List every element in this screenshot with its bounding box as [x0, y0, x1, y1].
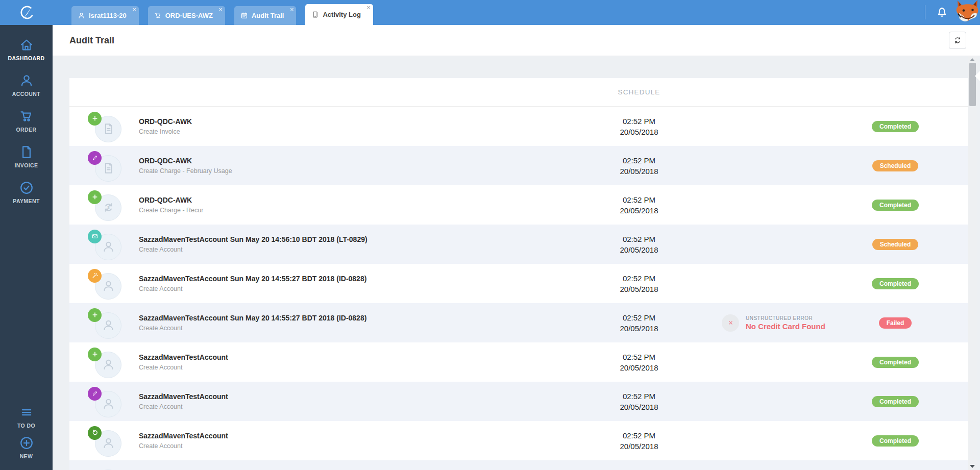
activity-row[interactable]: ORD-QDC-AWK Create Invoice 02:52 PM 20/0…	[69, 107, 968, 146]
error-message: No Credit Card Found	[746, 322, 825, 331]
activity-row[interactable]: SazzadMavenTestAccount Create Account 02…	[69, 421, 968, 460]
activity-row[interactable]: SazzadMavenTestAccount Sun May 20 14:56:…	[69, 225, 968, 264]
status-badge: Completed	[872, 357, 919, 368]
sidebar-item-new[interactable]: NEW	[0, 435, 53, 459]
activity-row[interactable]: $ ORD-QDC-AWK Create Charge - Recur 02:5…	[69, 185, 968, 225]
close-icon[interactable]: ×	[132, 6, 136, 13]
entity-avatar	[88, 424, 121, 458]
scrollbar-thumb[interactable]	[969, 63, 976, 106]
sidebar-nav: DASHBOARD ACCOUNT ORDER INVOICE PAYMENT	[0, 25, 53, 216]
entity-avatar	[88, 110, 121, 143]
error-type-label: UNSTRUCTURED ERROR	[746, 315, 825, 321]
tab-order[interactable]: ORD-UES-AWZ ×	[148, 6, 225, 25]
sidebar: DASHBOARD ACCOUNT ORDER INVOICE PAYMENT …	[0, 0, 53, 470]
status-badge: Completed	[872, 396, 919, 407]
sidebar-item-label: TO DO	[17, 423, 35, 429]
entity-avatar	[88, 267, 121, 301]
sidebar-item-account[interactable]: ACCOUNT	[0, 73, 53, 97]
schedule-time: 02:52 PM	[578, 116, 700, 127]
refresh-button[interactable]	[949, 32, 966, 49]
schedule-date: 20/05/2018	[578, 166, 700, 177]
status-badge: Scheduled	[872, 160, 919, 171]
sidebar-bottom: TO DO NEW	[0, 405, 53, 470]
schedule-date: 20/05/2018	[578, 244, 700, 255]
sidebar-item-label: NEW	[20, 453, 33, 459]
scroll-up-arrow-icon[interactable]	[970, 58, 975, 61]
activity-row[interactable]: SazzadMavenTestAccount Sun May 20 14:55:…	[69, 303, 968, 342]
menu-icon	[19, 405, 34, 420]
page-header: Audit Trail	[53, 25, 980, 56]
person-icon	[102, 397, 115, 411]
plus-icon	[88, 190, 102, 204]
close-icon[interactable]: ×	[366, 4, 371, 11]
activity-title: SazzadMavenTestAccount	[139, 353, 578, 361]
schedule-date: 20/05/2018	[578, 205, 700, 216]
person-icon	[78, 12, 85, 19]
sidebar-item-label: ACCOUNT	[12, 91, 40, 97]
status-badge: Scheduled	[872, 239, 919, 250]
tab-label: ORD-UES-AWZ	[165, 12, 213, 19]
sidebar-item-label: PAYMENT	[13, 198, 39, 204]
scroll-down-arrow-icon[interactable]	[970, 465, 975, 468]
home-icon	[19, 37, 34, 53]
plus-icon	[88, 308, 102, 322]
activity-row[interactable]	[69, 460, 968, 470]
plus-circle-icon	[19, 435, 34, 451]
notifications-bell-icon[interactable]	[936, 6, 948, 19]
entity-avatar	[88, 345, 121, 379]
sidebar-item-invoice[interactable]: INVOICE	[0, 144, 53, 168]
close-icon[interactable]: ×	[290, 6, 294, 13]
tab-label: Activity Log	[323, 11, 360, 18]
open-tabs: israt1113-20 × ORD-UES-AWZ × Audit Trail…	[71, 4, 382, 25]
sidebar-item-order[interactable]: ORDER	[0, 109, 53, 133]
person-icon	[102, 436, 115, 450]
activity-row[interactable]: SazzadMavenTestAccount Create Account 02…	[69, 342, 968, 382]
activity-action: Create Account	[139, 442, 578, 450]
activity-row[interactable]: SazzadMavenTestAccount Create Account 02…	[69, 382, 968, 421]
schedule-time: 02:52 PM	[578, 312, 700, 323]
undo-icon	[88, 426, 102, 440]
topbar-separator	[925, 5, 925, 19]
app-logo[interactable]	[0, 0, 53, 25]
tab-label: Audit Trail	[252, 12, 284, 19]
sidebar-item-label: DASHBOARD	[8, 55, 45, 61]
activity-title: ORD-QDC-AWK	[139, 117, 578, 126]
error-x-icon	[722, 314, 739, 332]
sidebar-item-todo[interactable]: TO DO	[0, 405, 53, 429]
sidebar-item-dashboard[interactable]: DASHBOARD	[0, 37, 53, 61]
entity-avatar	[88, 463, 121, 470]
sidebar-item-payment[interactable]: PAYMENT	[0, 180, 53, 204]
person-icon	[102, 279, 115, 293]
activity-row[interactable]: ORD-QDC-AWK Create Charge - February Usa…	[69, 146, 968, 185]
vertical-scrollbar[interactable]	[968, 56, 977, 470]
close-icon[interactable]: ×	[218, 6, 223, 13]
activity-action: Create Charge - February Usage	[139, 167, 578, 175]
plus-icon	[88, 112, 102, 126]
schedule-time: 02:52 PM	[578, 234, 700, 244]
activity-action: Create Account	[139, 325, 578, 332]
schedule-column-header: SCHEDULE	[578, 88, 700, 96]
person-icon	[19, 73, 34, 88]
cart-icon	[19, 109, 34, 124]
tab-activity-log[interactable]: Activity Log ×	[305, 4, 373, 25]
activity-title: SazzadMavenTestAccount	[139, 432, 578, 440]
entity-avatar	[88, 385, 121, 418]
document-lines-icon	[102, 122, 115, 136]
person-icon	[102, 358, 115, 372]
activity-row[interactable]: SazzadMavenTestAccount Sun May 20 14:55:…	[69, 264, 968, 303]
compass-logo-icon	[17, 4, 36, 22]
activity-table-body: ORD-QDC-AWK Create Invoice 02:52 PM 20/0…	[69, 107, 968, 470]
user-avatar[interactable]	[953, 0, 980, 25]
page-icon	[311, 11, 319, 18]
plus-icon	[88, 348, 102, 361]
cart-icon	[154, 12, 162, 19]
sidebar-item-label: INVOICE	[15, 162, 38, 168]
schedule-time: 02:52 PM	[578, 391, 700, 402]
tab-audit-trail[interactable]: Audit Trail ×	[234, 6, 297, 25]
entity-avatar: $	[88, 188, 121, 222]
person-icon	[102, 318, 115, 332]
envelope-icon	[88, 230, 102, 243]
tab-account[interactable]: israt1113-20 ×	[71, 6, 139, 25]
document-icon	[19, 144, 34, 160]
schedule-time: 02:52 PM	[578, 194, 700, 205]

• _Problem statement_
Those lines of the records that contain the string "person" should be identified and copied.

• _Solution for this task_
person-icon	[102, 397, 115, 411]
person-icon	[78, 12, 85, 19]
person-icon	[102, 436, 115, 450]
person-icon	[102, 279, 115, 293]
person-icon	[19, 73, 34, 88]
person-icon	[102, 358, 115, 372]
person-icon	[102, 318, 115, 332]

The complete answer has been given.